As the COVID-19 pandemic persists, franchisors and franchisees may be uncertain as to their rights and obligations under their existing franchise agreements and in providing and receiving disclosure documentation upon renewal, resale and entering into new franchise agreements.
Continuous Operation
Franchisees who have or may temporarily close their businesses as a result of the COVID-19 pandemic should review their franchise agreements for clauses regarding failure to operate their businesses for a number of consecutive days and determine whether their agreements set out exceptions to the franchisees’ obligation for continuous operation. Franchisors, in turn, will need to consider whether they are able to enforce these contractual obligations on franchisees whose businesses have closed in accordance with government mandates.
Payment of Franchise Fees
Due to the negative impact of COVID-19 on revenue, many franchisees are struggling to pay franchise fees. If your franchise fees are set at a fixed amount to be paid periodically, review your franchise agreement to determine whether late payment or failure to pay franchise fees constitutes a default of your legal obligations. A struggling franchisee may have less cause for concern if the parties have agreed that franchise fees are directly correlated to revenue.

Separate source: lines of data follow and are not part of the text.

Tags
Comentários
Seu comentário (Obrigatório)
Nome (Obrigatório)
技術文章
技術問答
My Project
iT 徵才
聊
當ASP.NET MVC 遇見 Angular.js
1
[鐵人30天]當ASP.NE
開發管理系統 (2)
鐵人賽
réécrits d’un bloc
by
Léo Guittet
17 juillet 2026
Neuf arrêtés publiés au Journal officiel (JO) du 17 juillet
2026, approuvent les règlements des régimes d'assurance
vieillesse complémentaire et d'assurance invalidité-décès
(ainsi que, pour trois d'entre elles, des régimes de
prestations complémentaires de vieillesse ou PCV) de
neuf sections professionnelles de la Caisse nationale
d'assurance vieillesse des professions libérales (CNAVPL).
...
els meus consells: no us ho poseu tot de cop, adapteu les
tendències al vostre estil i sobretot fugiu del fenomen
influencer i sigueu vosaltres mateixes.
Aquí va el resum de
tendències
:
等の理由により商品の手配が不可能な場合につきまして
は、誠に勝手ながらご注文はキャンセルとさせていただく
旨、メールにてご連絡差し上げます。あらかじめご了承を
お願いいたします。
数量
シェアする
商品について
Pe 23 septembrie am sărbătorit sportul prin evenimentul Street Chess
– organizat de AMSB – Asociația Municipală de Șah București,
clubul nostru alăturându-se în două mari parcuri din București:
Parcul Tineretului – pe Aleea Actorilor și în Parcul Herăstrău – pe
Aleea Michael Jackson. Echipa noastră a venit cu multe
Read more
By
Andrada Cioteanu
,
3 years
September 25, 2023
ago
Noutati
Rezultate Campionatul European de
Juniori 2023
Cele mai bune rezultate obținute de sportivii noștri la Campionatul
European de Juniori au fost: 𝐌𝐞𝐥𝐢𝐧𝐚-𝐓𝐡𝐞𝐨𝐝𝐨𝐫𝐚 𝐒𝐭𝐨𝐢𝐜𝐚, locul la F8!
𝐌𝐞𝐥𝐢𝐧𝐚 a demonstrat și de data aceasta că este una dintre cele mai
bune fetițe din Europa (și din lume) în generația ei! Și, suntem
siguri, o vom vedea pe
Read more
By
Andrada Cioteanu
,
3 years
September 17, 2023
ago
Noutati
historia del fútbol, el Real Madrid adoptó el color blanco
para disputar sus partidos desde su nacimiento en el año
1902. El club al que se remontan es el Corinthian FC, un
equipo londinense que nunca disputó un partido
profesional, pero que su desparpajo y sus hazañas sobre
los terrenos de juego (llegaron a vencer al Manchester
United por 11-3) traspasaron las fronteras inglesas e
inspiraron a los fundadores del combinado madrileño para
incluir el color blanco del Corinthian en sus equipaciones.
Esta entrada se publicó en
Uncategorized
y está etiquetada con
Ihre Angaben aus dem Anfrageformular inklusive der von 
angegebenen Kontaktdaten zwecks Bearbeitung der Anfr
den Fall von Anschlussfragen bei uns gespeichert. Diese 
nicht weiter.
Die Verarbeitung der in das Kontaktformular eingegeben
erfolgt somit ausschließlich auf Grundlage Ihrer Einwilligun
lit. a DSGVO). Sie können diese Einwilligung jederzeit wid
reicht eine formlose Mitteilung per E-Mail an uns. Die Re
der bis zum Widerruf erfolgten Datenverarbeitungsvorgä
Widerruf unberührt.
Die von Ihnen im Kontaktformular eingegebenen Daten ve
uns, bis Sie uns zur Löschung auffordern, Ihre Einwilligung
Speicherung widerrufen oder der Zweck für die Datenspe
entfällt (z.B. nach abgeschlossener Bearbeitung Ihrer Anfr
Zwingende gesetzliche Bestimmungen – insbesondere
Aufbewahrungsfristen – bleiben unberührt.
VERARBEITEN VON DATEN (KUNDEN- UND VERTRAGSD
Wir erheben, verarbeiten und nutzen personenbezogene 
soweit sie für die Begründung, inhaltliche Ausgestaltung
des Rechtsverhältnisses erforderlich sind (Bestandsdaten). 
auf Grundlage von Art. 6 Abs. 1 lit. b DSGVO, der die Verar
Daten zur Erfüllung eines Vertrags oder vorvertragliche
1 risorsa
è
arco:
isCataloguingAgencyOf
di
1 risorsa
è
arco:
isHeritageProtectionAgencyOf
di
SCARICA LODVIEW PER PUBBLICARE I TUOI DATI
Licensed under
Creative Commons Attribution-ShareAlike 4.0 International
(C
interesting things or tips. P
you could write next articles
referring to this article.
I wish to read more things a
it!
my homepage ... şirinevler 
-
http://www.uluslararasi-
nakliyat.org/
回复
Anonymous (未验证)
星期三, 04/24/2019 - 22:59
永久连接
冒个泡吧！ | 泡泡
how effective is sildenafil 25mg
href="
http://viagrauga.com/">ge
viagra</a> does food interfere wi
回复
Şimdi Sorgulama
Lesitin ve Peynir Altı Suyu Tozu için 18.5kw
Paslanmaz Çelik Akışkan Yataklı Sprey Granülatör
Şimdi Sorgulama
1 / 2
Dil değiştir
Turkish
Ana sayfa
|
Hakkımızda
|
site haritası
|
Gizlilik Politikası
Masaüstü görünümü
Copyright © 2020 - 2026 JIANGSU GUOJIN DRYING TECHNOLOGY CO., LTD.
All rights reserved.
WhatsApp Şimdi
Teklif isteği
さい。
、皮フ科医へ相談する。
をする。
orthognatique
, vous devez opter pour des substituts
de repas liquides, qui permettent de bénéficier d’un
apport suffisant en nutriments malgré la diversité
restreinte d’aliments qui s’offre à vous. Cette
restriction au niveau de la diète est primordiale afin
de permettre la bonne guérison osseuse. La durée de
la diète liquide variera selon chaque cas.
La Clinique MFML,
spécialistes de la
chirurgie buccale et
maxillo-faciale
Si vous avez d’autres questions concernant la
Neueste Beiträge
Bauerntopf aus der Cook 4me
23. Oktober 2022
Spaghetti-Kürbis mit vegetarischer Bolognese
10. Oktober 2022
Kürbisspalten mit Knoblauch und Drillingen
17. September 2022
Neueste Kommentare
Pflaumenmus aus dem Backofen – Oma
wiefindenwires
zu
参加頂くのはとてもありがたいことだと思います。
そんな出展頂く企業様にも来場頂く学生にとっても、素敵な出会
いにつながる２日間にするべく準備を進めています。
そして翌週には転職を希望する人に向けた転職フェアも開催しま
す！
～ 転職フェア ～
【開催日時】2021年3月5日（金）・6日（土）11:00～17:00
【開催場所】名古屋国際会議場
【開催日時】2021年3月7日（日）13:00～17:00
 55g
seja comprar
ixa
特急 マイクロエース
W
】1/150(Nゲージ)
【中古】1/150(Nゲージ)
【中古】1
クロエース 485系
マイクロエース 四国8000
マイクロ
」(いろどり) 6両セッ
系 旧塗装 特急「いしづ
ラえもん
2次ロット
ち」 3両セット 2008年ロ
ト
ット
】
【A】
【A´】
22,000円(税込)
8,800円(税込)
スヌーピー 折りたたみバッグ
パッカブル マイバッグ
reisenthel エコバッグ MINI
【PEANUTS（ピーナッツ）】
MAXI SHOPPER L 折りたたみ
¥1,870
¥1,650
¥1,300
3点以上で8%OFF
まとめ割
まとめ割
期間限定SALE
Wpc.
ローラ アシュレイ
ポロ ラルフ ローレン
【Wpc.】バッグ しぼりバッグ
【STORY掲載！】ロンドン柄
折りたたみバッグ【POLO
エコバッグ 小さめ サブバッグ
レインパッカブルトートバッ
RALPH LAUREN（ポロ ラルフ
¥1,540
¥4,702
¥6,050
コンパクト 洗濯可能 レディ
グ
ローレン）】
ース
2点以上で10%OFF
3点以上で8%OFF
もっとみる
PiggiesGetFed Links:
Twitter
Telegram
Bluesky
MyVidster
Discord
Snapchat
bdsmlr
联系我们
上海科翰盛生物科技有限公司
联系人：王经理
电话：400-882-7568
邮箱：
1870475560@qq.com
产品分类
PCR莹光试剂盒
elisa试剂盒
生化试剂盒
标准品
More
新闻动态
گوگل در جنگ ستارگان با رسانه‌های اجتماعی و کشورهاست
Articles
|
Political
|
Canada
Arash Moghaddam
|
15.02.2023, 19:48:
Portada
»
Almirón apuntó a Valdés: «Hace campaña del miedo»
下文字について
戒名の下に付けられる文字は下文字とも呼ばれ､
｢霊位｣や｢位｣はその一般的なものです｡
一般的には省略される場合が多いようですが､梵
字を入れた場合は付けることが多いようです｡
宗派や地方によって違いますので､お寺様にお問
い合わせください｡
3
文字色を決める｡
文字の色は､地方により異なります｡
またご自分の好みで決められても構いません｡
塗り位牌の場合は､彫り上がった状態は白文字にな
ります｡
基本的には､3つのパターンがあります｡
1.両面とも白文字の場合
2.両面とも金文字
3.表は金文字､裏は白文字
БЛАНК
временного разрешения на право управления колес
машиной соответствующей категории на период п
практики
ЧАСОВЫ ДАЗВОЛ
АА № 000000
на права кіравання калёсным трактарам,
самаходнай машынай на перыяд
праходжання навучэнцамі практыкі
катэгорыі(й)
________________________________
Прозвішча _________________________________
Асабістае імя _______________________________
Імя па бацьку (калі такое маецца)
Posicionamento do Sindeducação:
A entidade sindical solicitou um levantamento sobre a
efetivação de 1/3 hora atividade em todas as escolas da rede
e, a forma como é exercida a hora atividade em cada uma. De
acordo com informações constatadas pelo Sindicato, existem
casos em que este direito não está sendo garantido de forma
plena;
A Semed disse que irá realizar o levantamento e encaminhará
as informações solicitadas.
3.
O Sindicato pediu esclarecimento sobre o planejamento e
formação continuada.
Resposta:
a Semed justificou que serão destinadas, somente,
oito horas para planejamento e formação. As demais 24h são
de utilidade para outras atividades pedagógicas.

In determining whether to enforce default provisions, franchisors will be wise to consider the costs associated with terminating a franchise agreement and the potential lack of demand and interest (considering the current state of the market) when attempting to replace franchisees.
Force Majeure
Franchisees and franchisors should also review their franchise agreements for force majeur clauses. A force majeur clause may release a franchisee from some or all of its obligations under certain circumstances, such as a pandemic. For more information on force majeur clauses, see our blog entitled COVID-19 and Commercial Agreements – Force Majeure and Frustration.
Addressing COVID-19 in Disclosure Documentation
Prospective franchisees who have received a franchise disclosure document but have not yet signed a franchise agreement, may request (and, if applicable, the franchisor will be required to provide) a statement of material change detailing the impact of COVID-19 on the franchise system. Franchisors should also revise existing disclosure documents to address any changes in training, costs of establishing the franchise, financing programs and timelines and disclose any other information about the franchisor or franchise system that would “reasonably be expected to have a significant effect” on the value of the franchise or on the franchisee’s decision to purchase the franchise.
Conclusion
As market conditions and Canada’s business environment are ever-evolving, it is important for franchisors and franchisees to regularly review their agreements, update one another and work together to resolve issues arising out of changing circumstances and revise disclosure documentation accordingly. If you have questions regarding your franchise agreement or require assistance with disclosure documentation, we recommend that you seek advice from a lawyer with franchise experience.